The ORCHIS Programme which ran until 1998 promoted an integrated approach in relations between the EU and the Amazon Pact Countries - with EDRC serving as the secretariat for the European Working Group on Amazonia established in 1989 in response to requests from concerned individuals working in the Amazon region to increase support from Europe for their efforts, especially in the fields of protecting the ecology, the indigenous communities and human rights.
This programme also involved facilitating NGO consultations with the Inter American Development Bank.
AMAZONIA map from www.aporrea.org
EDRC / EWGA Activities included the organisation of the Amazonia Watershed Roundtable at the European Parliament, November 1993.
We also published Amazonia and Britain: Commerce, Policy and Pressure by John Stonehouse, EDRC, IUCN-NL, EWGA, Brussels, January 1995.

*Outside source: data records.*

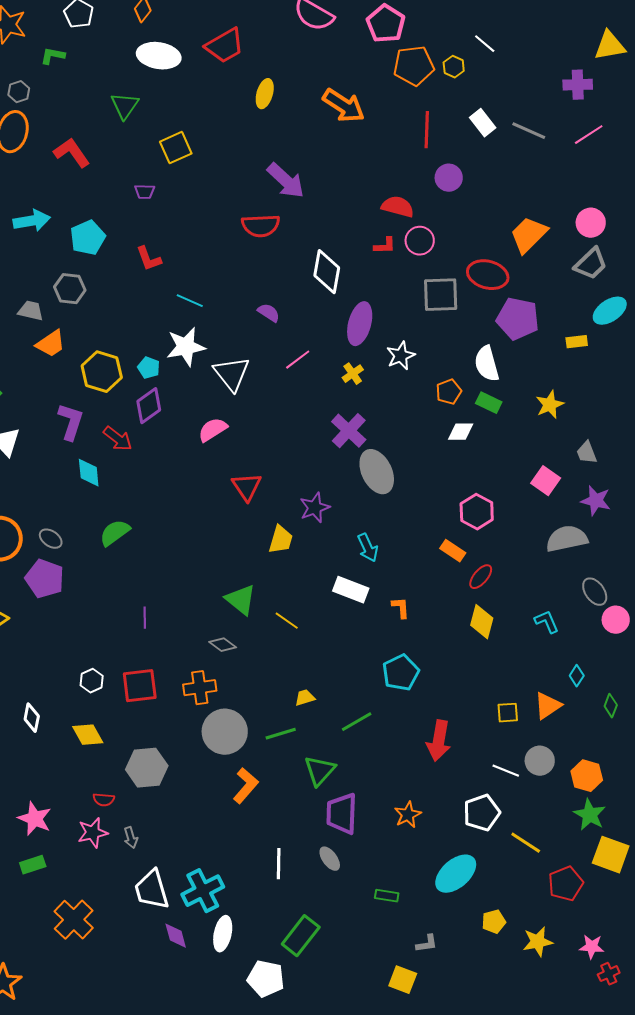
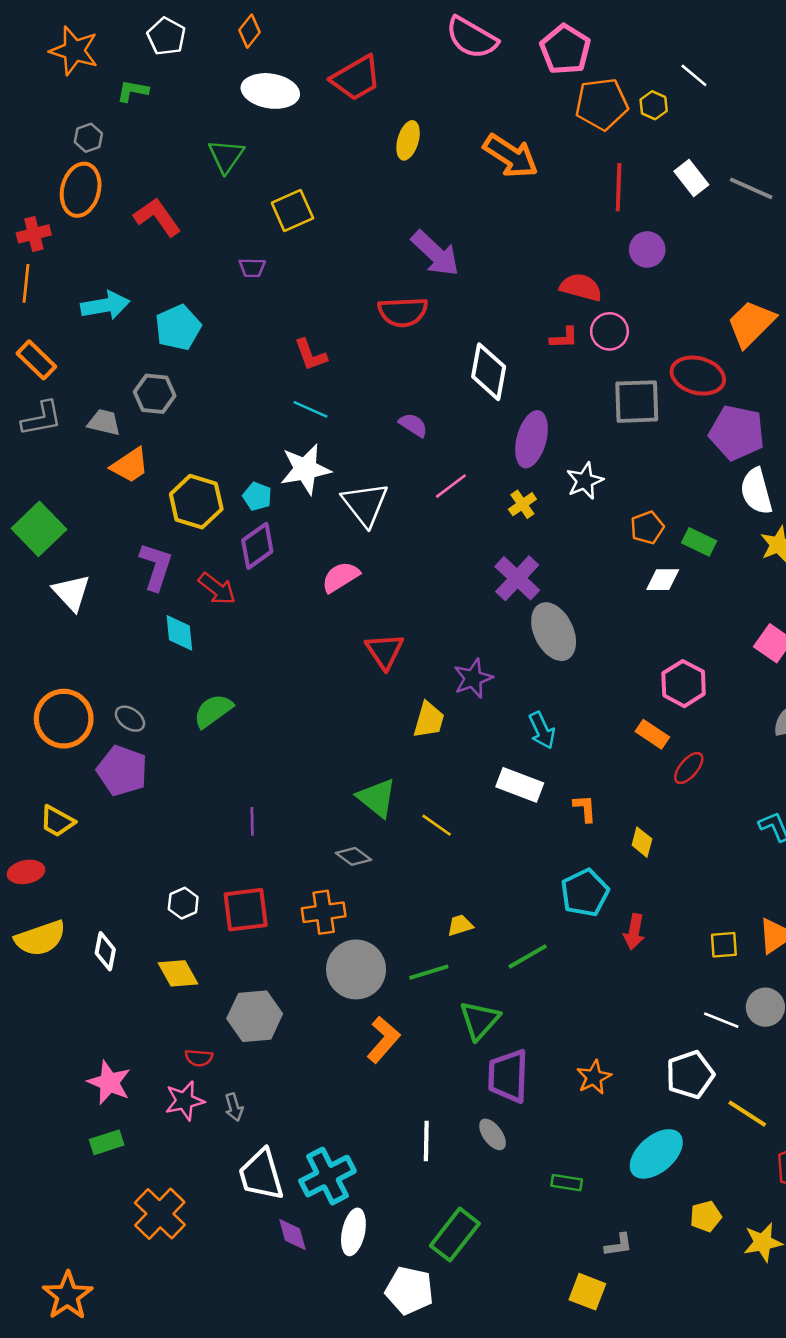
red L-shape: (149, 259) -> (311, 355), moved
white semicircle: (487, 364) -> (756, 491), moved
yellow diamond: (482, 622) -> (642, 842), moved, size x0.7
red arrow: (439, 741) -> (634, 932), moved, size x0.7

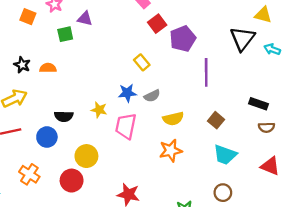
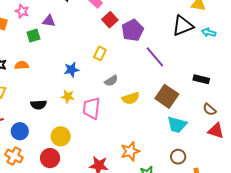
black triangle: (242, 39) -> (183, 26), turned 35
yellow rectangle: (142, 62) -> (100, 53), turned 72
purple line: (206, 72) -> (155, 57), turned -35
blue star: (127, 93) -> (71, 70), moved
brown square: (216, 120) -> (167, 96), size x1.6
brown semicircle: (266, 127) -> (209, 109), moved, turned 48
blue circle: (47, 137) -> (20, 131), moved
orange star: (171, 151) -> (130, 151), moved

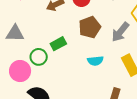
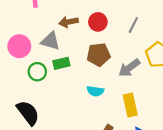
gray triangle: (15, 33) -> (50, 41), moved
pink circle: (20, 71) -> (19, 46), moved

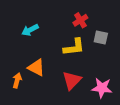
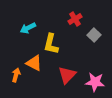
gray square: (101, 37) -> (94, 35), turned 32
yellow L-shape: (74, 47) -> (51, 44), moved, turned 110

The booklet provides an overview and discussion of the complex bilateral relationships between the Amazon region and the United Kingdom. It covers the roles and impact of policies and practices of the private sector, government and non-governmental organisations. It also attempts to consider the prospects for, and obstacles to, an integration of British national policies towards Amazonia in such fields as commerce and trade, aid, diplomatic relations, drugs policy and eco-tourism.
In addition, in the period 1994-95, EDRC helped launch the European NGO Council on Drugs and Development (ENCOD) including authoring, editing and co-publishing the Feasibility Study and Action Plan for the Establishment of a European NGO Council on Drugs and Development, EDRC / ENCOD, Brussels, July 1995, 164 pp.
The network was later renamed as ENCOD: European Coalition for Just and Effective Drug Policies. Today, ENCOD is a European network of around 150 members; organizations, companies and citizens who want and end to the war on drugs. Since its founding it has been working to reform drug policies and strengthen the voice of consumers and producers of illegal drugs at the United Nations, the European Union and on the national and local level.
ENCOD defends the right of citizens to consume and obtain substances in a safe way, including cultivation for personal use, safe distribution and access to trusted information and knowledge about the traditions, effects and possible risks of different substances. ENCOD supports regulatory models that respect the basic human and civil rights of people who consume drugs. We have been promoting the Cannabis Social Club as a model for consumption, production and distribution since 2000 and established a European code of conduct for CSC’s in 2005.
EDRC’s director was also co-author (with Alain Wallon, OGD, Paris), of “The Role of European Citizen’s Associations in Strategies and Policies to Combat Drugs”, pp: 296-306, in Policies and Strategies to Combat Drugs in Europe, G. Estievenart (ed.), Kluwer Academic Publishers, The Netherlands, 1995.
The article argues that “strategies and policies to combat drugs will not be effective unless citizens’ associations are directly involved in designing those strategies and policies and in implementing them” adding that “it is especially in areas of public awareness building and formal and informal education where citizens’ associations can be most effective.”
EDRC also co-organised with the Council of Europe North-South Centre the international conference on Drugs: Dependence and Interdependence, at the Portuguese Parliament, Lisbon, March 1996.